December 12, 2018  |  Topics: Issues, Places, Stories


By Eddee Daniel

 

If you’ve driven past Pulaski Park lately you might have wondered why it’s fenced off and full of construction equipment. Pulaski Park, which is located at 16th Street and Cleveland Avenue, straddles the Kinnickinnic River. This sad river has been lined with concrete since the 1960s, one of many local waterways that were similarly channelized in an outdated belief it would solve flooding problems.

 

The view of the channelized river east from 16th Street.

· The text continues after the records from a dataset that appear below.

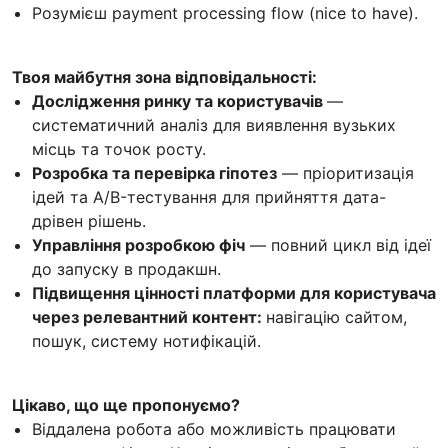
Розумієш payment processing flow (nice to have).
Твоя майбутня зона відповідальності:
Дослідження ринку та користувачів
—
систематичний аналіз для виявлення вузьких
місць та точок росту.
Розробка та перевірка гіпотез
— пріоритизація
ідей та A/B-тестування для прийняття дата-
дрівен рішень.
Управління розробкою фіч
— повний цикл від ідеї
до запуску в продакшн.
Підвищення цінності платформи для користувача
через релевантний контент:
навігацію сайтом,
пошук, систему нотифікацій.
Цікаво, що ще пропонуємо?
Віддалена робота або можливість працювати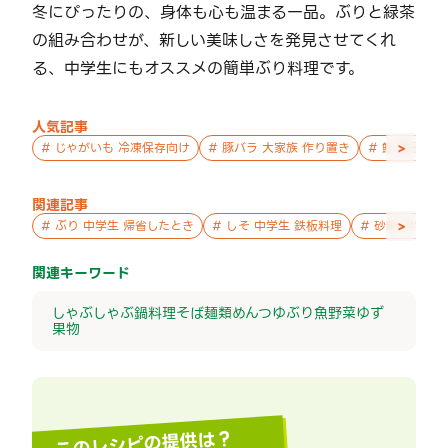
冬にぴったりの、身体も心も温まる一品。ぶりと緑茶
の組み合わせが、新しい美味しさを発見させてくれ
る、中学生にもオススメの簡単ぶり料理です。
人気記事
>
#
じゃがいも 冷凍保存向け
#
豚バラ 大家族 作り置き
#
鮭 親子 作
関連記事
>
#
ぶり 中学生 帰省したとき
#
しそ 中学生 鉄板料理
#
砂糖 中学生
関連キーワード
しゃぶしゃぶ
鍋料理
そば
麺類
めんつゆ
ぶり
魚
野菜
ゆず
果物
このレシピの提供は？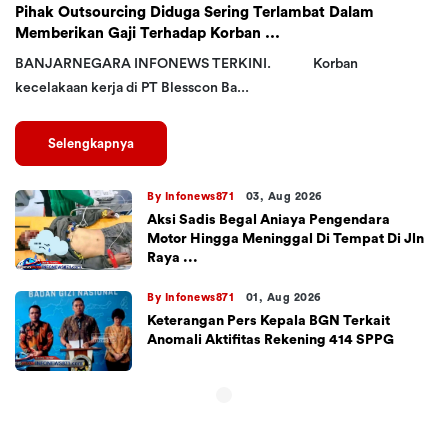
Pihak Outsourcing Diduga Sering Terlambat Dalam
Memberikan Gaji Terhadap Korban ...
BANJARNEGARA INFONEWS TERKINI. Korban
kecelakaan kerja di PT Blesscon Ba...
Selengkapnya
By Infonews871
03, Aug 2026
Aksi Sadis Begal Aniaya Pengendara
Motor Hingga Meninggal Di Tempat Di Jln
Raya ...
By Infonews871
01, Aug 2026
Keterangan Pers Kepala BGN Terkait
Anomali Aktifitas Rekening 414 SPPG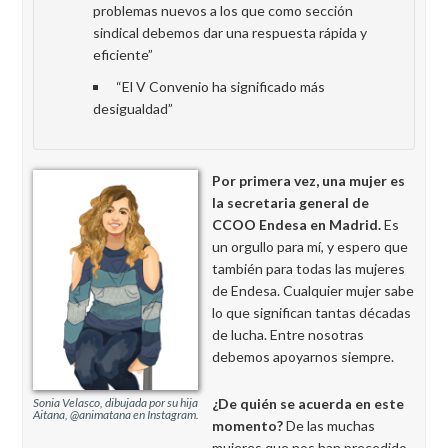
problemas nuevos a los que como sección
sindical debemos dar una respuesta rápida y
eficiente”
“El V Convenio ha significado más
desigualdad”
Por primera vez, una mujer es
la secretaria general de
CCOO Endesa en Madrid.
Es
un orgullo para mí, y espero que
también para todas las mujeres
de Endesa. Cualquier mujer sabe
lo que significan tantas décadas
de lucha. Entre nosotras
debemos apoyarnos siempre.
¿De quién se acuerda en este
Sonia Velasco, dibujada por su hija
Aitana, @animatana en Instagram.
momento?
De las muchas
mujeres que nos han precedido.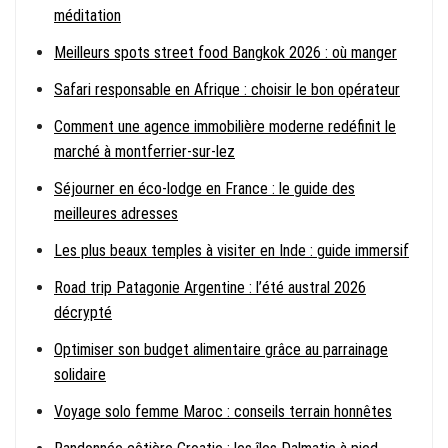
méditation
Meilleurs spots street food Bangkok 2026 : où manger
Safari responsable en Afrique : choisir le bon opérateur
Comment une agence immobilière moderne redéfinit le
marché à montferrier-sur-lez
Séjourner en éco-lodge en France : le guide des
meilleures adresses
Les plus beaux temples à visiter en Inde : guide immersif
Road trip Patagonie Argentine : l’été austral 2026
décrypté
Optimiser son budget alimentaire grâce au parrainage
solidaire
Voyage solo femme Maroc : conseils terrain honnêtes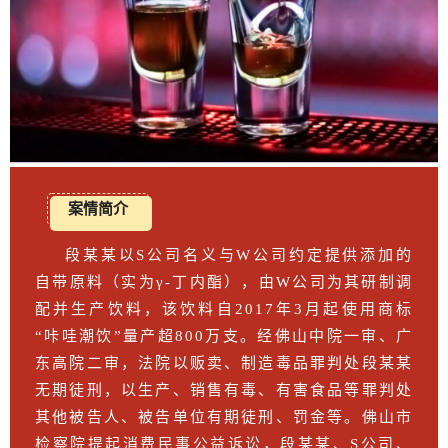
案情简介
段某某以S公司名义与W公司约定提供添加的
自带原料（实为γ-丁内酯），由W公司为其研制调
配并生产饮料，该饮料自2017年3月起使用商标
“咔哇潮饮”量产超800万支。经佛山中院一审、广
东高院二审，法院以贩卖、制造毒品罪判处段某某
无期徒刑，以生产、销售有毒、有害食品等罪判处
其他被告人、被告单位有期徒刑、罚金等。佛山市
检察院提起消费民事公益诉讼，段某某、S公司、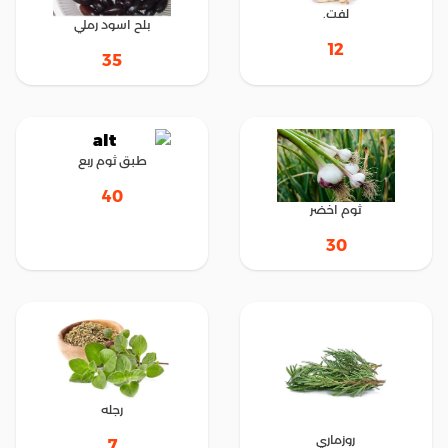
لفت.
بلح اسود رملي
12
35
طبق ثوم ربع
40
ثوم اخضر
30
رجله
روزماري
7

The view of the channelized river east from 16th Street.

 

Today the channeled river seems more like a catastrophe than a solution. While the drastic measure did reduce flooding for a time, it also degraded water quality, destroyed all semblance of wildlife habitat within and along the waterway and increased the threat of drowning. Now, ironically, even the original intent of the channel is no longer effective. The past 50+ years of continued development within the KK watershed has seen the floodplain rise dramatically. That, along with more intense storms and increased rainfall due to climate change has resulted in an increase in flooding.

 

 

One of the new solutions to the problem of flooding, along with the man-made problems inherent to concrete channels, is to remove the concrete. This is what is happening in Pulaski Park.

 

River water is pumped through a pipe to dry the channel for demolition.

 

It is just part of a multi-year, multi-pronged approach to stormwater management and river restoration spearheaded by the Milwaukee Metropolitan Sewerage District and Sixteenth Street Community Health Center called the Kinnickinnic River Corridor Neighborhood Plan.

 

 

In addition to removing the concrete channel—eventually on several miles of the river from Sixth Street to Jackson Park—the plan involves removing houses from the floodplain, a process I’ve written about previously.

 

View south from Cleveland Avenue.

 

Once the concrete is removed, the watercourse will be widened to slow and accommodate storm water volumes. More natural conditions will also be created, making both the river and the park itself more inviting and safer. The Pulaski Park phase of the project is expected to be completed sometime in 2019.

 

 

Eddee Daniel is a Preserve Our Parks board member and project director for A Wealth of Nature.

MMSD is a project partner to A Wealth of Nature.